== Segment start ==

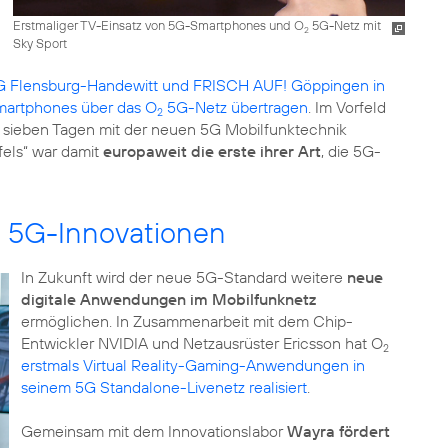
Erstmaliger TV-Einsatz von 5G-Smartphones und O
5G-Netz mit
2
Sky Sport
 Flensburg-Handewitt und FRISCH AUF! Göppingen in
Smartphones über das O
5G-Netz übertragen
. Im Vorfeld
2
r sieben Tagen mit der neuen 5G Mobilfunktechnik
els“ war damit
europaweit die erste ihrer Art
, die 5G-
n 5G-Innovationen
In Zukunft wird der neue 5G-Standard weitere
neue
digitale Anwendungen im Mobilfunknetz
ermöglichen. In Zusammenarbeit mit dem Chip-
Entwickler NVIDIA und Netzausrüster Ericsson hat O
2
erstmals Virtual Reality-Gaming-Anwendungen in
seinem 5G Standalone-Livenetz realisiert
.
Gemeinsam mit dem Innovationslabor
Wayra fördert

== Segment end ==

EXERCISE INSTRUCTIONS:
Within the listing above, extract exactly the lines from the line with "5G-Netz mit" to the line with "erstmals Virtual Reality-Gaming-Anwendungen", the two named lines included, and no others.

SOLUTION TO THIS PROBLEM:
5G-Netz mit
2
Sky Sport
 Flensburg-Handewitt und FRISCH AUF! Göppingen in
Smartphones über das O
5G-Netz übertragen
. Im Vorfeld
2
r sieben Tagen mit der neuen 5G Mobilfunktechnik
els“ war damit
europaweit die erste ihrer Art
, die 5G-
n 5G-Innovationen
In Zukunft wird der neue 5G-Standard weitere
neue
digitale Anwendungen im Mobilfunknetz
ermöglichen. In Zusammenarbeit mit dem Chip-
Entwickler NVIDIA und Netzausrüster Ericsson hat O
2
erstmals Virtual Reality-Gaming-Anwendungen in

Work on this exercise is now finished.